## INPUT
● ● ● ● ● ● ●

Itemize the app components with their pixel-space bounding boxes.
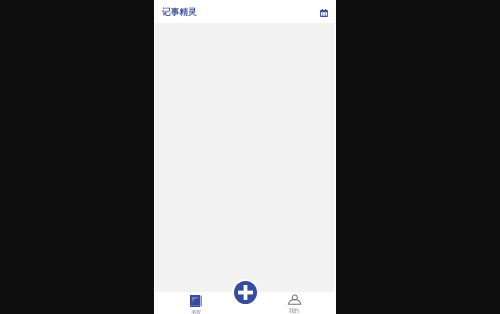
button[interactable]: Calendar: [314, 3, 333, 22]
button[interactable]: 书写: [179, 292, 213, 314]
button[interactable]: 我的: [277, 292, 311, 314]
button[interactable]: Add note: [232, 279, 258, 305]
staticText: 书写: [191, 309, 201, 314]
staticText: 我的: [289, 307, 299, 313]
staticText: 记事精灵: [162, 7, 197, 18]
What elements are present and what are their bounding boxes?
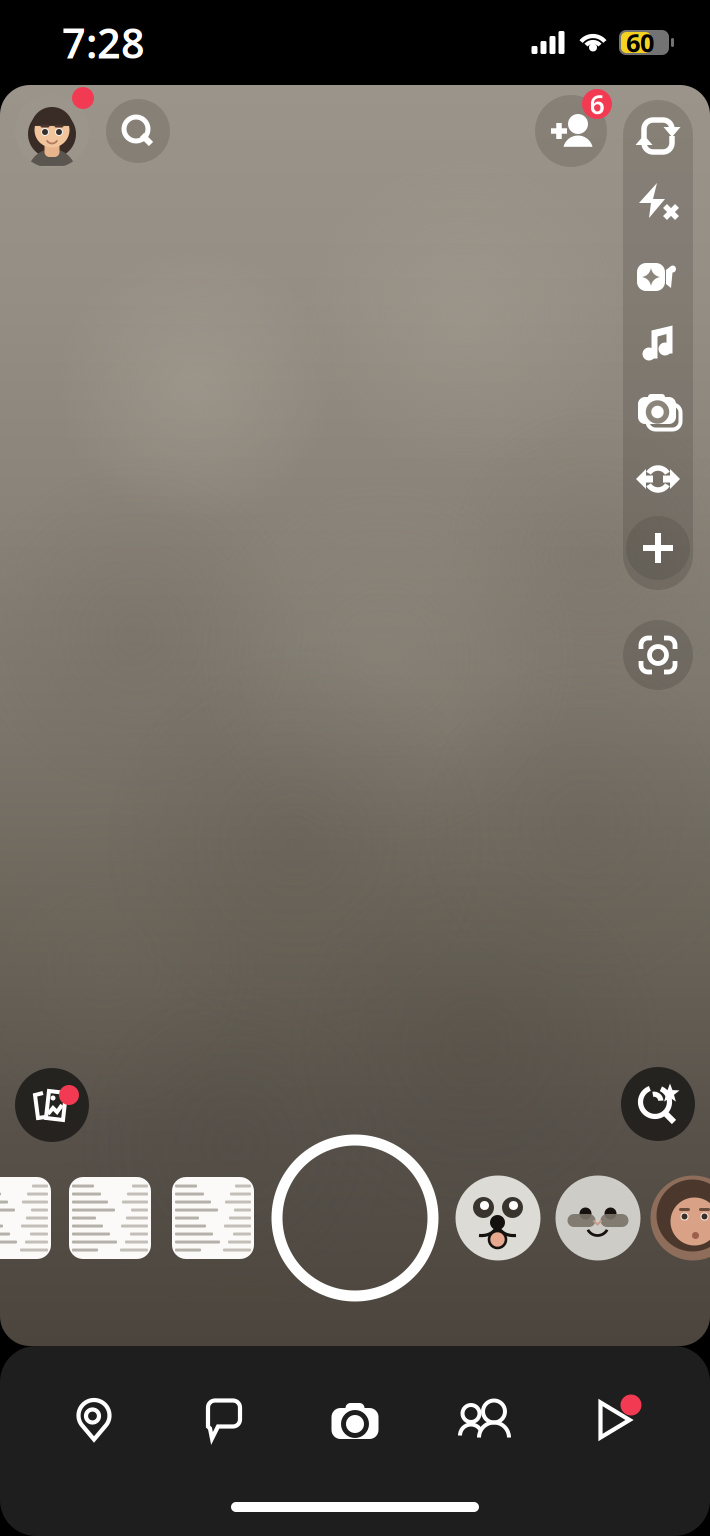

● ● ● ● ● ● ●

## WHAT TO WORK ON
What is needed here is an exact repetition of the listing above, pictures excluded.

## EXERCISE OUTPUT
Itemize the app components with their pixel-space bounding boxes.
button[interactable]: Calendar: [314, 3, 333, 22]
button[interactable]: 书写: [179, 292, 213, 314]
button[interactable]: 我的: [277, 292, 311, 314]
button[interactable]: Add note: [232, 279, 258, 305]
staticText: 书写: [191, 309, 201, 314]
staticText: 我的: [289, 307, 299, 313]
staticText: 记事精灵: [162, 7, 197, 18]
What elements are present and what are their bounding boxes?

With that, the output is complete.